It's an overused cliche, but this season really can't end soon enough for the Phoenix Suns.
They were finally mathematically eliminated from playoff contention in Wednesday's loss at Dallas for the fifth consecutive season but the off-court drama rages on. This time it was Gerald Green's agent Kevin Bradbury of BDA Sports that stepped into the shooting gallery and took aim in an interview with The Sporting News, responding to a rather benign criticism of Green by Suns coach Jeff Hornacek.
FIrst, Hornacek's quote that spurred retaliation:
"(Green) never really seemed to get it going and then it comes to the point where, if you’re not scoring and if your defense isn’t picking up, it’s hard to stay in the game. The next guy is going, ‘I needed help here and the guy wasn’t here.’ We’re trying to develop something for the future, not just being out here for everybody to play in the game. We want to get to a top-notch winning level and you’ve got to do it on both sides."
Fair enough, and also quite obvious. Green's defense has always been problematic and when a player of his style becomes mired in a prolonged shooting slump, what you have left is frankly a rather bad basketball player. Anybody who watched Green since January can attest that he was doing very little on the floor to help the team.
Nonetheless, Bradbury used Hornacek's remark as an opening to point the finger elsewhere. Here are a few choice nuggets:
I don't see the benefit for the coach to go about things this way.
The numbers show pretty clearly that Gerald is not the terrible defensive player he is being made out to be
He brings it on the defensive end, consistent with what the team brings as a unit. But when you hear the coach saying he is so bad that he can’t be on the floor? That’s nonsense.
I have no idea what numbers Bradbury is referring to, but I would put them immediately into heavy question. Never has the "eye test" argument been more appropriate. Even if Bradbury might be able to dig up some advanced metric that paints Gerald Green as even an average defender, coaches and even casual observers have seen the contrary throughout his entire career.
What really raised eyebrows was Bradbury's comments about the trade deadline:
There were multiple teams that wanted him and were attempting to structure a deal if that was the direction in which we all wanted to go. Teams were willing to give up assets in significant offers. The Suns did not want to trade him.

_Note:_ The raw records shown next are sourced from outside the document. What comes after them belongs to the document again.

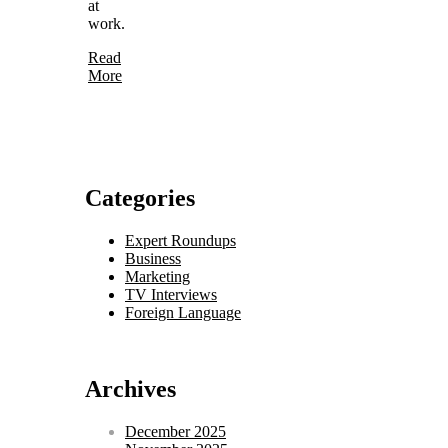
at
work.
Read
More
Categories
Expert Roundups
Business
Marketing
TV Interviews
Foreign Language
Archives
December 2025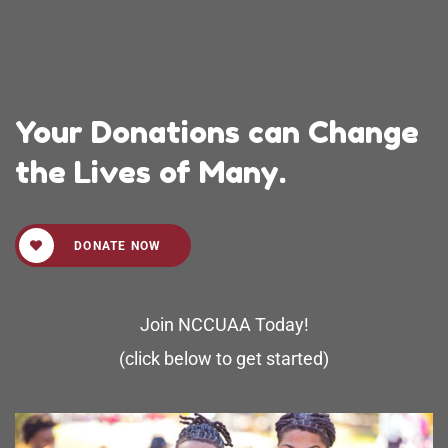
Your Donations can Change
the Lives of Many.
DONATE NOW
Join NCCUAA Today!
(click below to get started)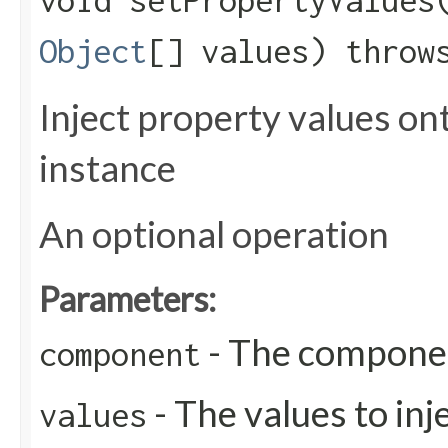
void setPropertyValues​
Object
[] values) thro
Inject property values o
instance
An optional operation
Parameters:
- The compone
component
- The values to inj
values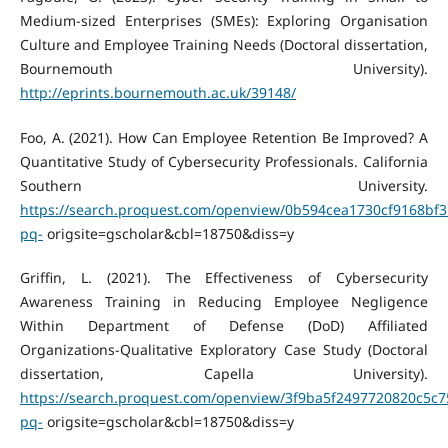
Medium-sized Enterprises (SMEs): Exploring Organisation
Culture and Employee Training Needs (Doctoral dissertation,
Bournemouth University).
http://eprints.bournemouth.ac.uk/39148/
Foo, A. (2021). How Can Employee Retention Be Improved? A
Quantitative Study of Cybersecurity Professionals. California
Southern University.
https://search.proquest.com/openview/0b594cea1730cf9168bf3
pq-
origsite=gscholar&cbl=18750&diss=y
Griffin, L. (2021). The Effectiveness of Cybersecurity
Awareness Training in Reducing Employee Negligence
Within Department of Defense (DoD) Affiliated
Organizations-Qualitative Exploratory Case Study (Doctoral
dissertation, Capella University).
https://search.proquest.com/openview/3f9ba5f2497720820c5c
pq-
origsite=gscholar&cbl=18750&diss=y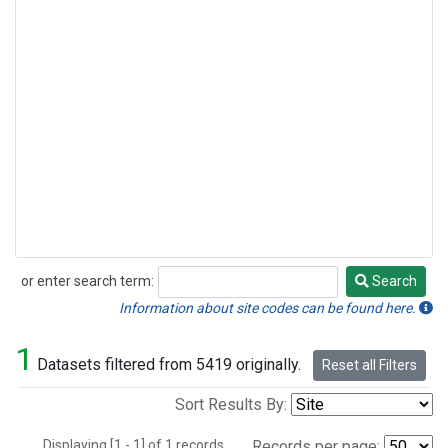
or enter search term:
Search
Search
Information about site codes can be found here.
1
Datasets filtered from 5419 originally.
Reset all Filters
Sort Results By:
Displaying [1 - 1] of 1 records.
Records per page: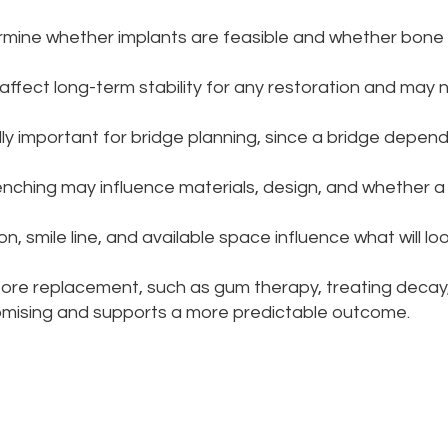
rmine whether implants are feasible and whether bone
ffect long-term stability for any restoration and may 
ly important for bridge planning, since a bridge depen
lenching may influence materials, design, and whether 
on, smile line, and available space influence what will lo
re replacement, such as gum therapy, treating decay,
omising and supports a more predictable outcome.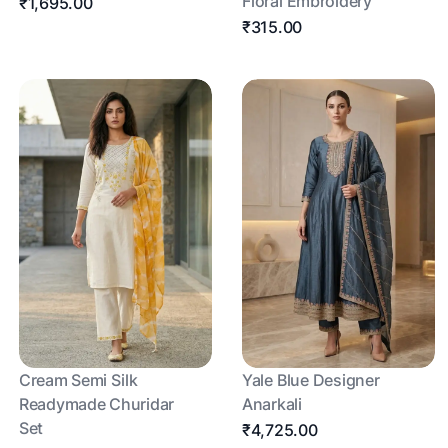
Floral Embroidery
₹1,695.00
₹315.00
Cream Semi Silk
Yale Blue Designer
Readymade Churidar
Anarkali
Set
₹4,725.00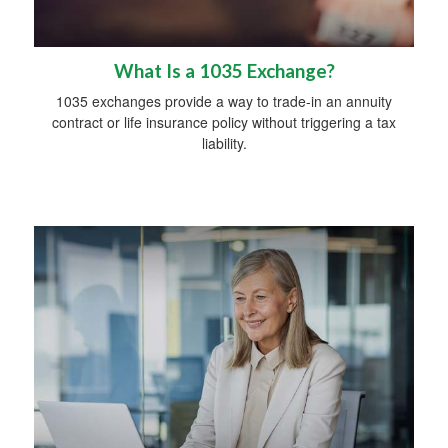
What Is a 1035 Exchange?
1035 exchanges provide a way to trade-in an annuity
contract or life insurance policy without triggering a tax
liability.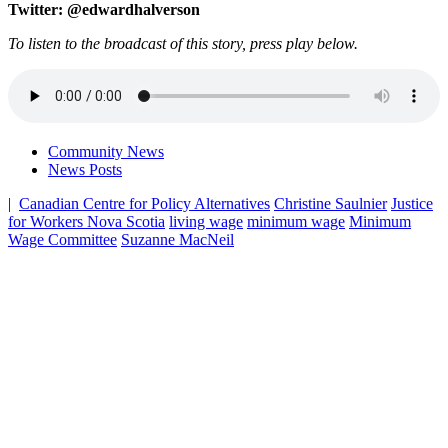
Twitter: @edwardhalverson
To listen to the broadcast of this story, press play below.
Community News
News Posts
|
Canadian Centre for Policy Alternatives
Christine Saulnier
Justice
for Workers Nova Scotia
living wage
minimum wage
Minimum
Wage Committee
Suzanne MacNeil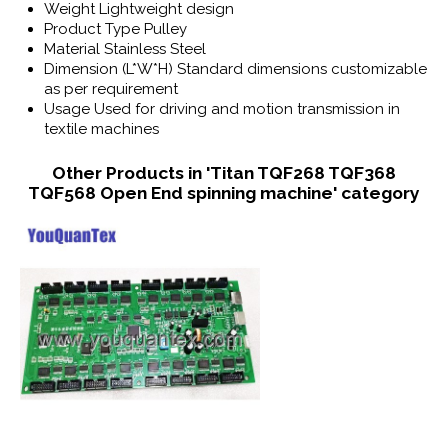
Weight
Lightweight design
Product Type
Pulley
Material
Stainless Steel
Dimension (L*W*H)
Standard dimensions customizable
as per requirement
Usage
Used for driving and motion transmission in
textile machines
Other Products in 'Titan TQF268 TQF368
TQF568 Open End spinning machine' category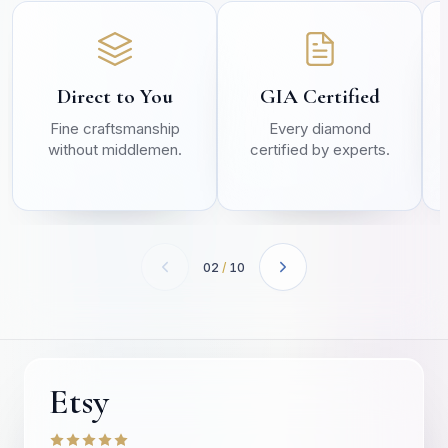
Direct to You
GIA Certified
Fine craftsmanship
Every diamond
without middlemen.
certified by experts.
02
/
10
Etsy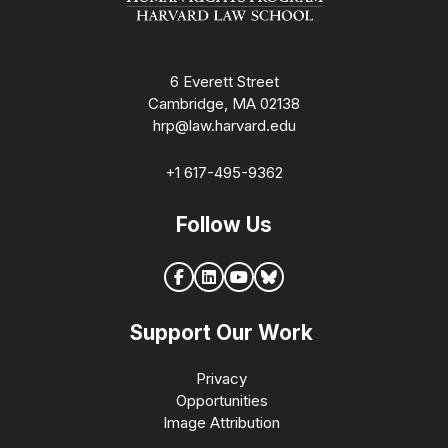
6 Everett Street
Cambridge, MA 02138
hrp@law.harvard.edu
+1 617-495-9362
Follow Us
Support Our Work
Privacy
Opportunities
Image Attribution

At this point you should probably reach for the obligatory grain of salt. Green has suffered a disastrous drop in production during the second half of a contract season. It's anyone's guess how much free agency money he had earned himself by January and then lost by April.
Bradbury's assertion that he was a sought-after commodity at the trade deadline could be nothing more than a last-ditch effort to boost his client's value before the summer arrives.
But if his comments are accurate, this is quite a bizarre revelation. Green already had one foot securely in the doghouse by the All-Star break. His minutes had dwindled and he received the first of many DNP-CD's on January 30. His role only continued to diminish after the Deadline Doomsday, so it makes little sense that the Suns would refuse any and all trade offers that might have existed.
It's also natural to wonder why a team would give up anything of value for 30 games of Gerald Green. It might just be that the "assets" alluded to were in reality long-term contracts that other GM's were trying to unload for Green's expiring deal. The worst they can do is say no, right?
Bradbury has a fundamental bias towards his client's interests and is looking at a significantly lower payday than he was four months ago, so like everyone else around the organization these days, he's probably quite bitter. It's never good practice for an agent to air dirty laundry and bash a team in the media (you know, since the teams are the ones that pay the players). Still, the number of public complaints registered against the current Suns regime has become alarming. Goran Dragic, Isaiah Thomas, Archie Goodwin and Green have all grumbled about their roles on the team, to varying degrees. Channing Frye even piped up from all the hell over in Florida.
It's impossible not to wonder about the communication skills of the Suns' front office and coaching staff at this point. They apparently have become quite proficient at rubbing people the wrong way since last summer.